BEGIN Given data
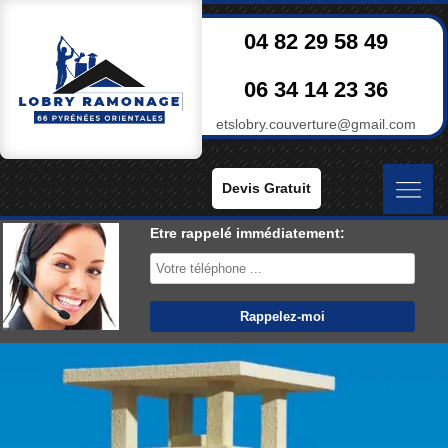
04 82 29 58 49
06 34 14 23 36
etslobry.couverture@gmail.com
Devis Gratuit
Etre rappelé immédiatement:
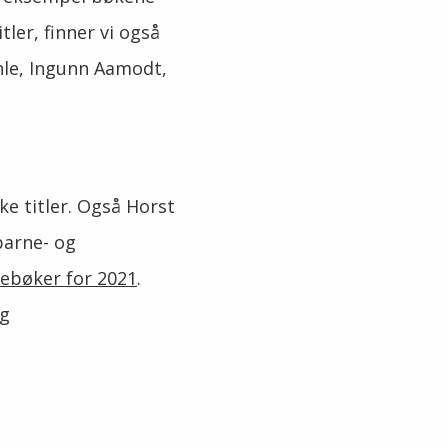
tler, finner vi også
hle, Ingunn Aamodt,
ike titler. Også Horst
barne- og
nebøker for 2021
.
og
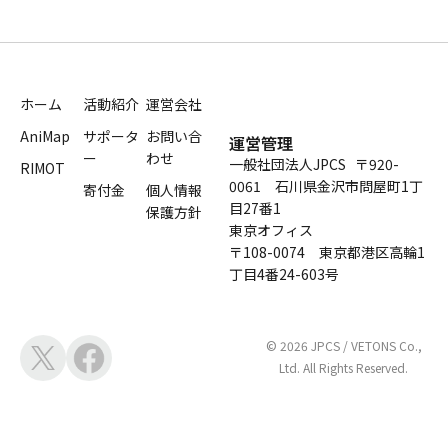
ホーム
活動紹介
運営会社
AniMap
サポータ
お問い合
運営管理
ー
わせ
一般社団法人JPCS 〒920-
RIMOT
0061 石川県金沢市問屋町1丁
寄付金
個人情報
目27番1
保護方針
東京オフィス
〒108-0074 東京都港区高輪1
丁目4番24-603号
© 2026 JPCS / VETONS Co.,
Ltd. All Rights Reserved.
END Given data
■ Task description ■
Copy the data in full. No pictures belong in the copy.

■ Result ■
04 82 29 58 49
06 34 14 23 36
etslobry.couverture@gmail.com
Devis Gratuit
Etre rappelé immédiatement:
tler, finner vi også
hle, Ingunn Aamodt,
ike titler. Også Horst
barne- og
nebøker for 2021
.
og
ホーム
活動紹介
運営会社
AniMap
サポータ
お問い合
運営管理
ー
わせ
一般社団法人JPCS 〒920-
RIMOT
0061 石川県金沢市問屋町1丁
寄付金
個人情報
目27番1
保護方針
東京オフィス
〒108-0074 東京都港区高輪1
丁目4番24-603号
© 2026 JPCS / VETONS Co.,
Ltd. All Rights Reserved.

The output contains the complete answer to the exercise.